[Lecture du vendredi] Danser pour survivre : l’acceptation de soi selon Angelina Bruno

Publié le 25 octobre 2024 par Claudine Colozzi

On a pu la voir aux cérémonies d’ouverture et de clôture des jeux Paralympiques. Danseuse de hip-hop, chorégraphe, danse-thérapeute, mais aussi sophrologue, la Belge Angelina Bruno a été amputée à l’âge de 17 ans à la suite d’un accident de voiture. Dans son livre Danser pour survivre, elle dévoile comment son handicap, qu’elle a d’abord vu comme un frein, l’a poussée à se révéler à elle-même.

Certains récits de vie de personnes en situation de handicap sont précieux. Ils aident à découvrir combien chacune parvient à construire son propre parcours, en dépit des obstacles érigés par la société. « Les limites sont celles qu’on s’impose » résonne comme un mantra pour Angelina Bruno. Mais pas un mantra vide de sens qu’on se répète à l’envi comme une pensée magique. Si la danseuse cite cette phrase à la fin de son livre, c’est parce que son chemin de vie depuis 2004, année de l’accident de voiture qui a failli lui coûter la vie, l’a conduite à y croire profondément. Et elle aimerait que, grâce à son témoignage, d’autres cassent à leur tour les barrières mentales qui les bloquent.

Se débarrasser de la colère

Amputée de son avant-bras droit à l’âge de 17 ans, Angelina Bruno a d’abord traversé les épreuves que vivent nombre de victimes d’un grave accident. Opérations, douleurs, honte de son corps qu’elle ne reconnaît plus, perte de sens… La danse hip-hop l’a aidée à se reconnecter à son apparence physique, à projeter hors d’elle cette colère qui l’étouffait. Peut-on danser quand on n’a qu’un seul bras ? Si elle s’est posé la question, la jeune femme a su dépasser le complexe de l’imposteur. « Je me sentais tellement nulle, écrit-elle, évoquant son premier cours. Mais au-delà de la nullité, il se passe pourtant quelque chose en moi. Mon corps se met en mouvement dans une danse qui demande de se contracter, d’être ancré, d’envoyer une masse d’énergie. Et sur le coup, ça me fait tellement de bien ! »

Durant vingt ans, Angelina Bruno a tracé un chemin jalonné de défis. Partir aux Etats-Unis, passer des auditions, se créer le personnage d’Angelina. Elle raconte les élans, les doutes, les peurs, les grandes joies, l’excitation d’être choisie pour accompagner le chanteur de rap Black M lors de ses tournées. L’artiste, qui adore la scène, est également une femme qui a entrepris un profond travail sur elle-même. Danse-thérapeute, sophrologue, elle a à cœur d’aider ceux qui sont touchés par le handicap ou la maladie. Mais aussi, toutes les victimes d’une société débordant d’injonctions.
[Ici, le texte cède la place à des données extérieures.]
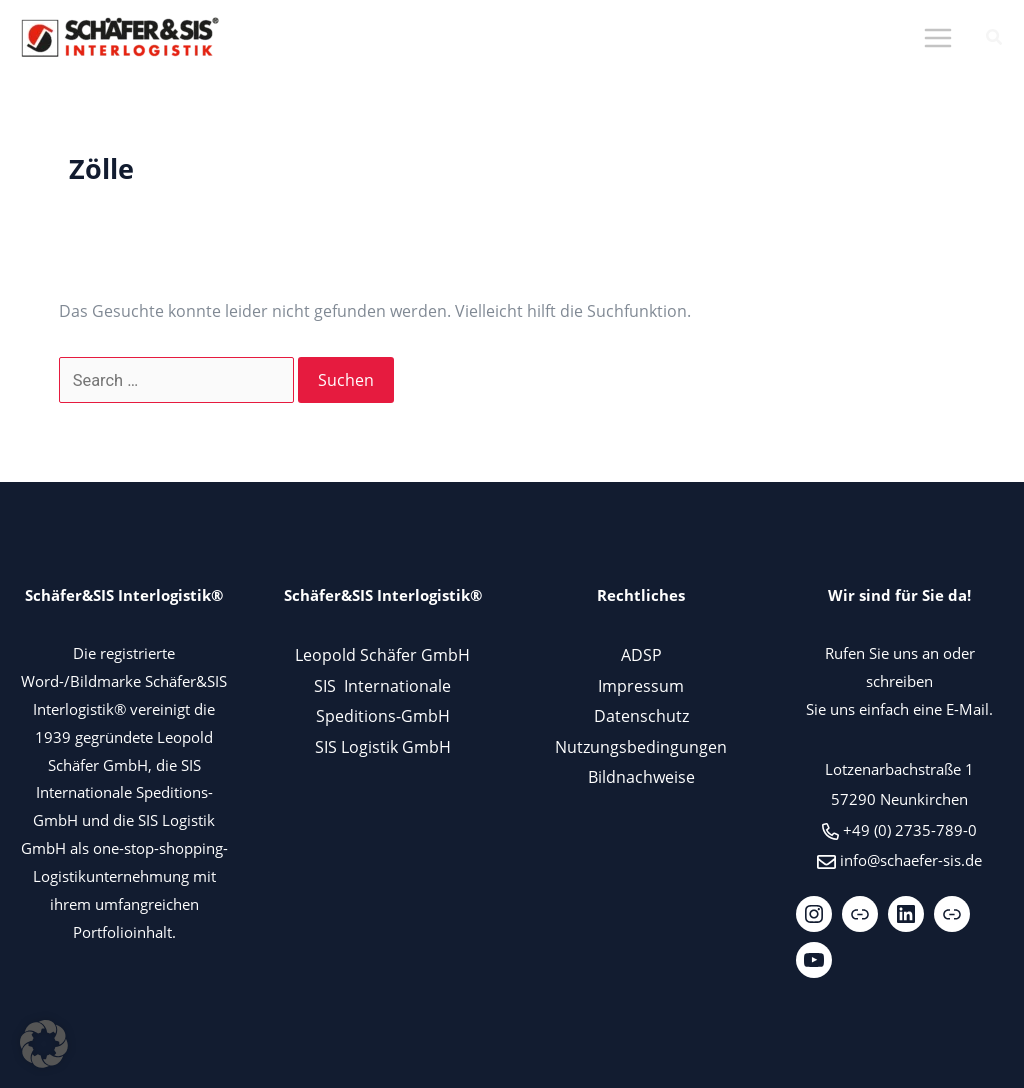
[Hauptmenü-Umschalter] (937, 38)
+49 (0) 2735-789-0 (910, 830)
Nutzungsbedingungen (641, 746)
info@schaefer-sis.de (911, 860)
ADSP (641, 654)
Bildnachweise (641, 776)
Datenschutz (641, 715)
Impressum (641, 685)
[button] (995, 39)
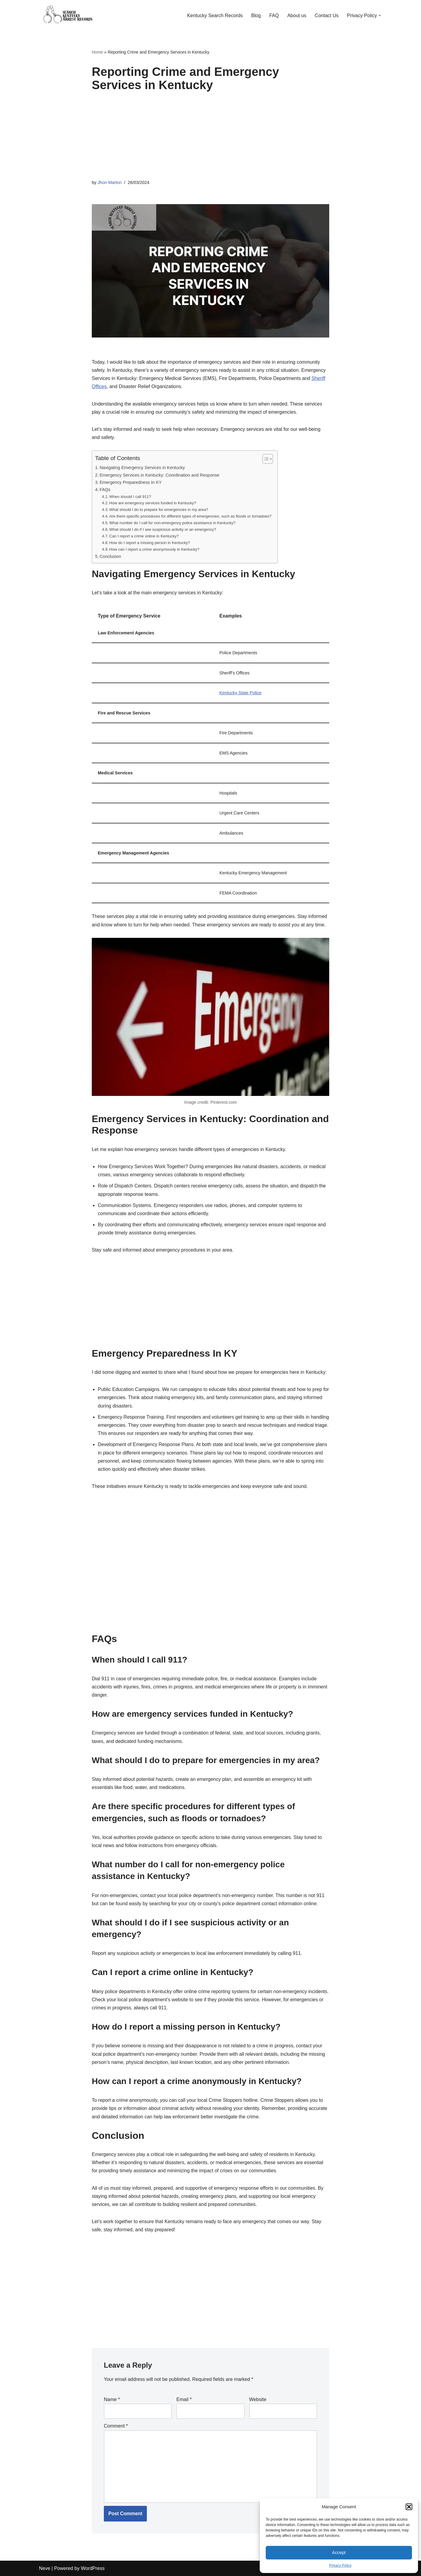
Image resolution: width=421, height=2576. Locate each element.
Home (97, 52)
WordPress (93, 2568)
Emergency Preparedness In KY (131, 482)
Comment (116, 2425)
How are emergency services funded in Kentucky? (152, 503)
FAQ (274, 15)
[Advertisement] (210, 137)
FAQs (105, 489)
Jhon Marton (110, 182)
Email (184, 2399)
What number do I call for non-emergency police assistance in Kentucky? (172, 523)
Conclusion (110, 556)
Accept (339, 2552)
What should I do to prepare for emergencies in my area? (158, 509)
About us (296, 15)
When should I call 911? (130, 496)
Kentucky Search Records (215, 15)
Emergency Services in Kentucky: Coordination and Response (159, 475)
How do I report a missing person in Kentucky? (149, 542)
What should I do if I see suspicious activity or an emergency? (162, 529)
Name (112, 2399)
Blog (256, 15)
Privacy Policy (340, 2565)
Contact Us (327, 15)
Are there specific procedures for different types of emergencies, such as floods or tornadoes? (190, 516)
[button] (409, 2507)
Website (258, 2399)
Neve (44, 2568)
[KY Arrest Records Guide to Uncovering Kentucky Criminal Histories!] (69, 15)
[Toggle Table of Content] (264, 459)
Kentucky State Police (240, 692)
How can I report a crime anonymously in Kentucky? (154, 549)
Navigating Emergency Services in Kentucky (142, 467)
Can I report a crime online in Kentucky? (144, 536)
Accueillir les surprises de la vie

Le hip-hop, ainsi que les rencontres qu’il a mises sur son parcours, ont sauvé Angelina Bruno. « En continuant la danse, mon handicap allait petit à petit s’intégrer à moi, me permettant de l’allier au reste de mon corps. La danse m’a permis de le mobiliser et surtout d’unifier l’ensemble qui avait été complètement bousillé, ma représentation corporelle avait éclaté en mille morceaux. » Sereine, épanouie, Angelina Bruno avance tête haute, accueillant avec enthousiasme les surprises que la vie lui réserve. Ses mots nous poussent à changer notre regard sur nous-même. Son livre donne furieusement envie de se mettre en mouvement.

Danser pour survivre, Angelina Bruno, éd. du Rocher, 2024, 208 p., 17,90 €.